Utah's Uinta Brewing Uses Local Artists for Crooked Line Series

As my friends know, living in Pennsylvania has given me a soft spot for breweries in states with antiquated liquor laws. That means I love breweries in Utah.

So when I saw the new Crooked Line series by Salt Lake City's Uinta Brewing Co. (via, of course, and Utah Beer blog), I was intrigued. I was particularly curious about the variety of styles you can see in the label art.

Lindsay Berk from the brewery filled me in:
Our news labels were done by local Utah artists.  Uinta wanted to reach out with our new Crooked Line and support local artists by choosing different artists to design the different labels.  For our first four releases for this line we used 3 artists, Leia Bell (Tilted Smile and Detour label), Travis Bone (Cockeyed Cooper label), and Trent Call (Labyrinth label).  The process was really great.  We met went to their studios to meet them and see their individual styles and from there we assigned them the beer names and gave them the artistic freedom to design the labels. It was a really fun process and we are excited to work with more local artists for all of the Crooked Line releases to come in the future.

Trent Call's Labyrinth Black Ale label is a pretty cool look. Kind of Frank Stella in the background (one of my favorite postwar artists), combined with a playful figure to keep it light.

Poster/printmaker Travis Bone uses a much more retro style to make the image for the Cockeyed Cooper label. I find this funnier the longer I look at it; the dude going over the falls in the barrel is just a little bit hilarious, and it makes sense for the big aged beer. I mean, there's even a monkey on the side of the barrel. Nice choice to keep the palette simple; using a ton of colors here would have screwed up the look.

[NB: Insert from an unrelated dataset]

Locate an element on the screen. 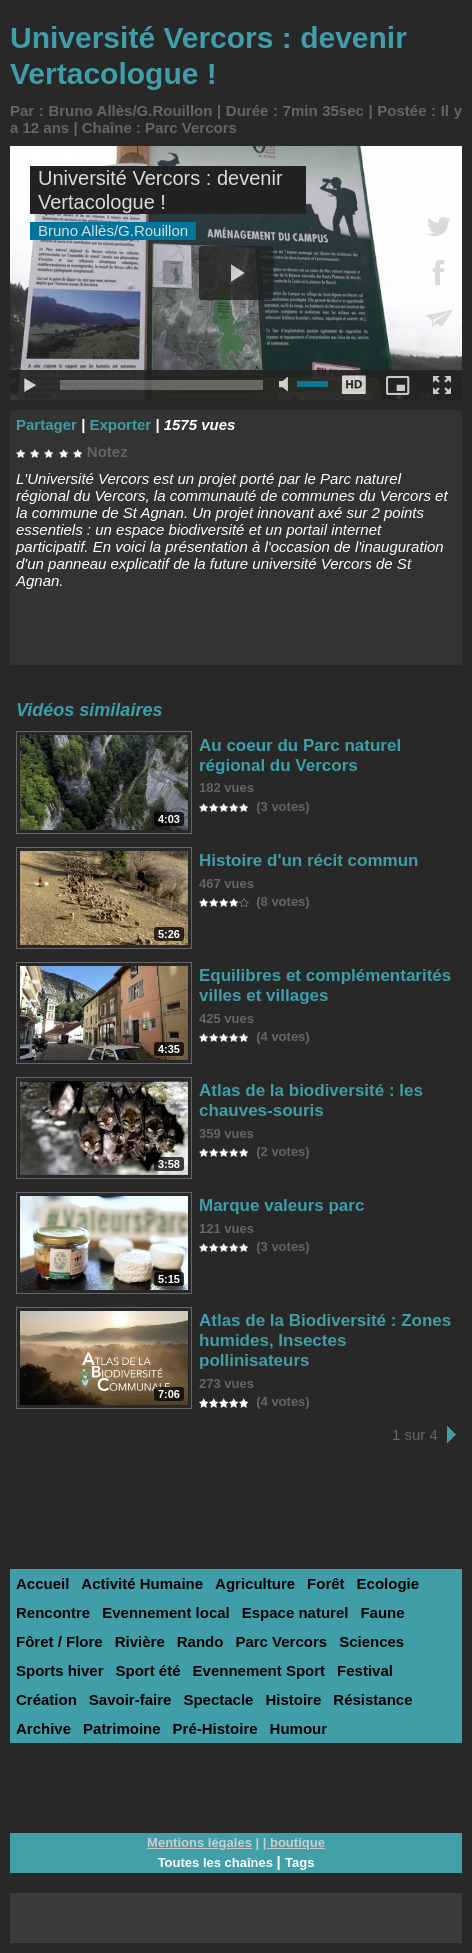  Toutes les chaînes is located at coordinates (215, 1862).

 Lastly, we have the two images by Leia Bell (caution, there are adorable animals on her site).
Both simple, line-driven pieces. The Detour is mainly driven by the dog and the big color fields with the visible pencil marks for texture. The Tilted Smile piece is obviously driven by the wry smile, with the kind of weird-looking friendly guys behind the chick who is in color. The style is similar to some of that found in graphic novels (aka comic books). The interesting thing for me is that they are so compositionally similar, with elements along the bottom and up the right side, with a space in the top left for the beer name.

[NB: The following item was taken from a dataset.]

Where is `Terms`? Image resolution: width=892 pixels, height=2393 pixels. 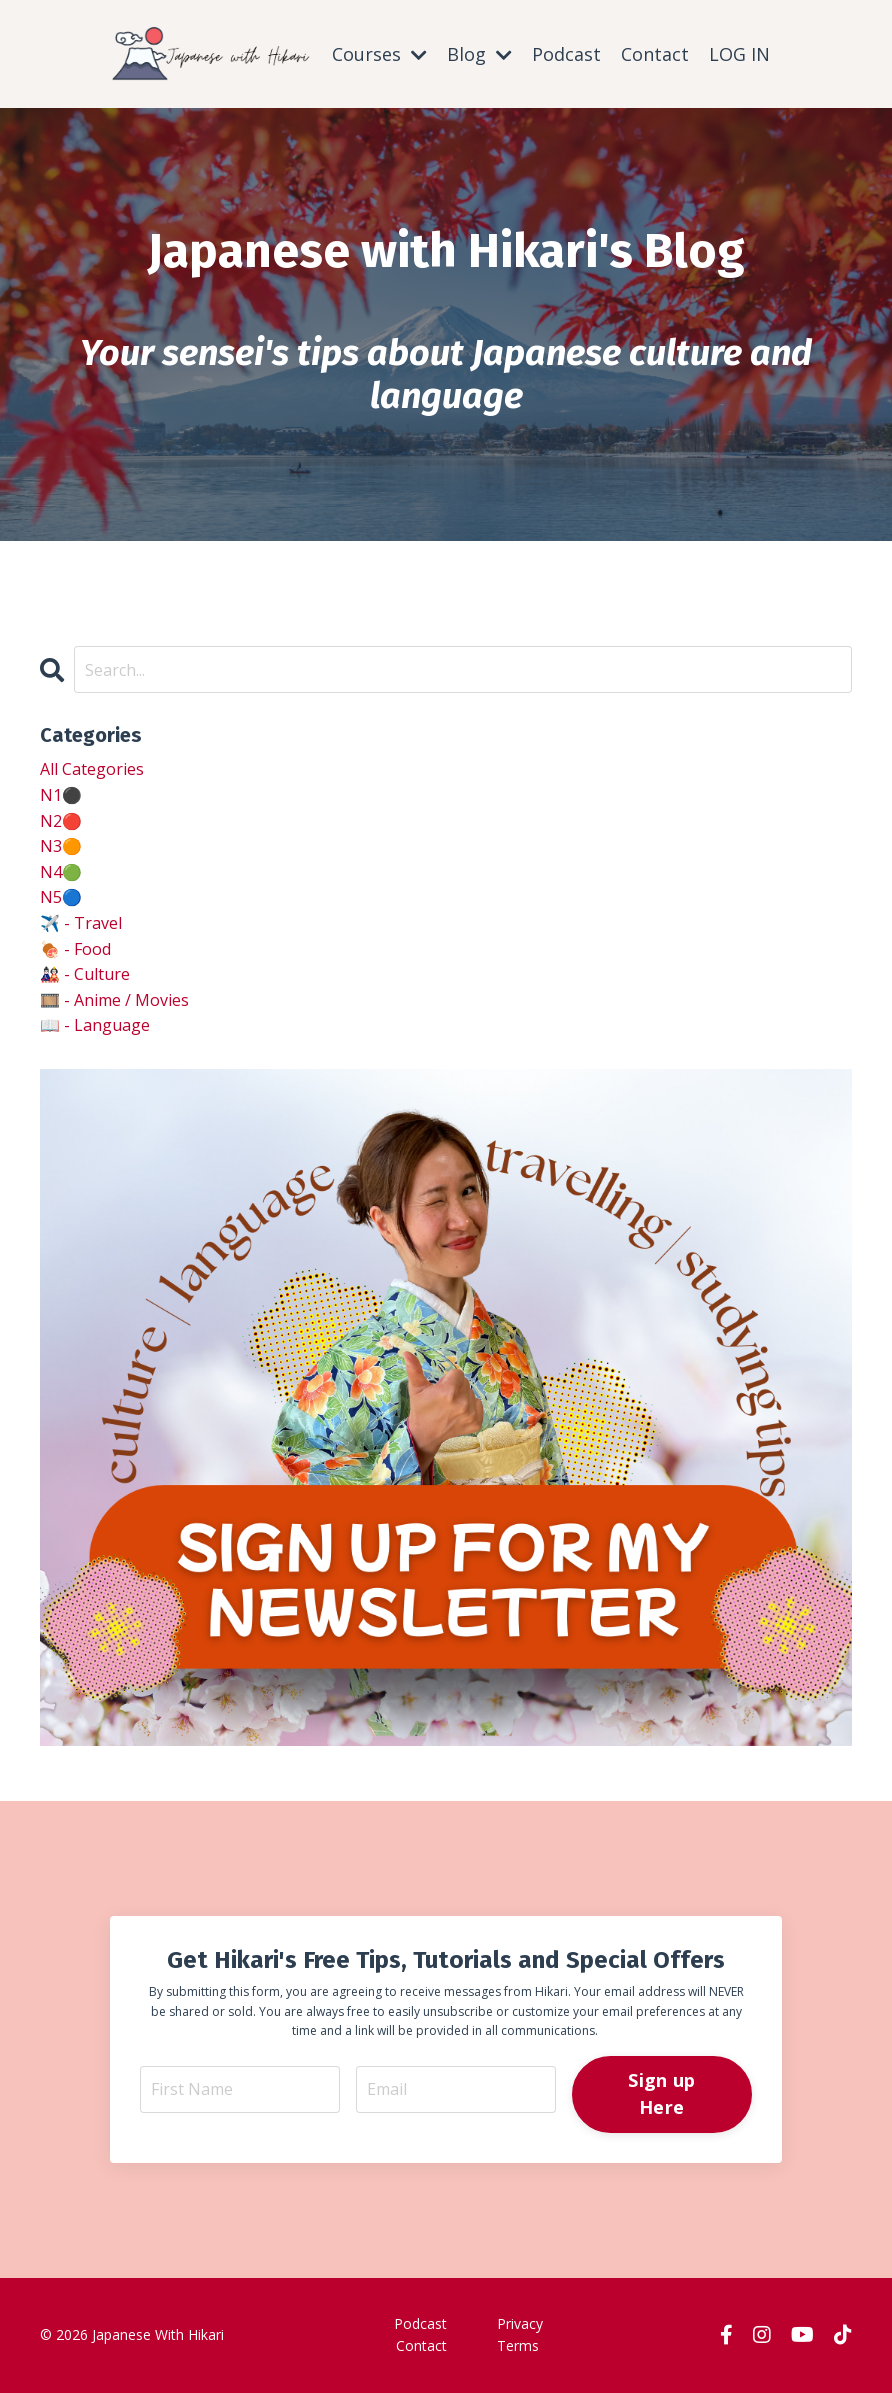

So Uinta (pronounced you-in-ta) has opted to develop a visual identity for this series that is united only by the local nature of the artists, rather than a crafted branding identity. I admit, I was a little surprised to realize this is the same brewery that makes the overly slick design of the Four Series.

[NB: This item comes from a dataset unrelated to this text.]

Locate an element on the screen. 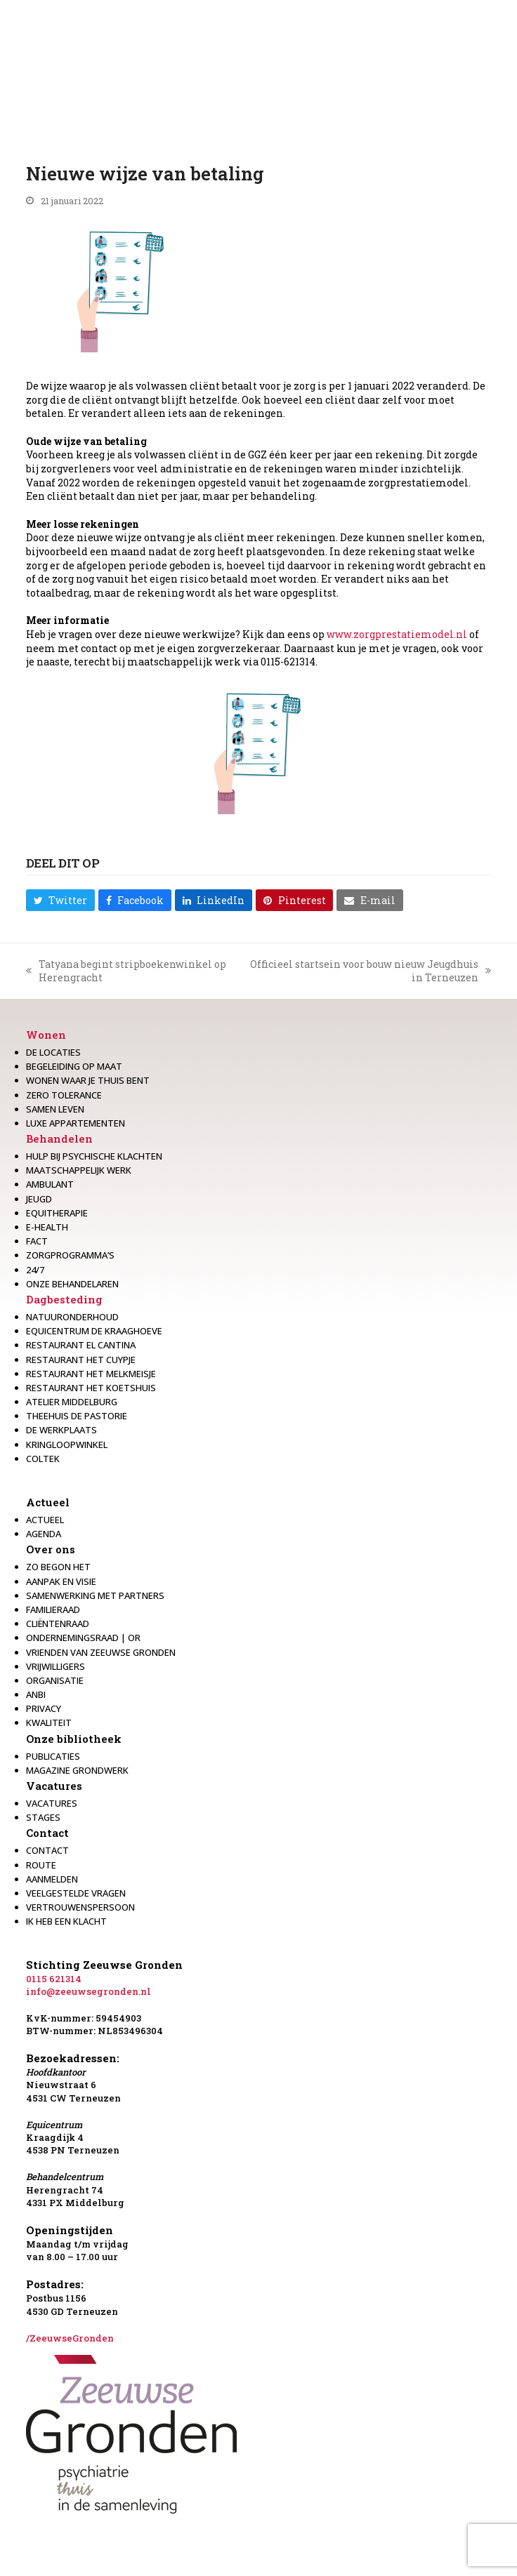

They also do the Uinta line, which puts all sorts of more mainstream images on the same shape of label, like the Solstice (a delicious Kolsch):

I admire the cohesion of the Four Series design campaign, but I love the use of local artists for the Crooked Line series. All of which goes to this point, which is also definitely true in beer: You can not judge a brewery's style by one beer, or even one line of beers. There are many, many breweries that produce a line of beers (even flagship beers) that are mild or even underwhelming to sophisticated palates, but that also produce insane seasonal or specialty beers. And there are breweries whose art on one label might scream macro, widely-acceptable branding, but that do immensely interesting and challenging design on another label (or inside the brewery, or wherever).

One of the great things about craft beer is that the same people at the same brewery are capable of incredible diversity and breadth. Uinta now has at least three lines of beers, each with visual identities so distinct you have to be told their from the same brewery in Salt Lake City. At certain large, corporate breweries, that might be considered bad business. At a craft brewery, it's quite often par for the course. Is that cool, or what?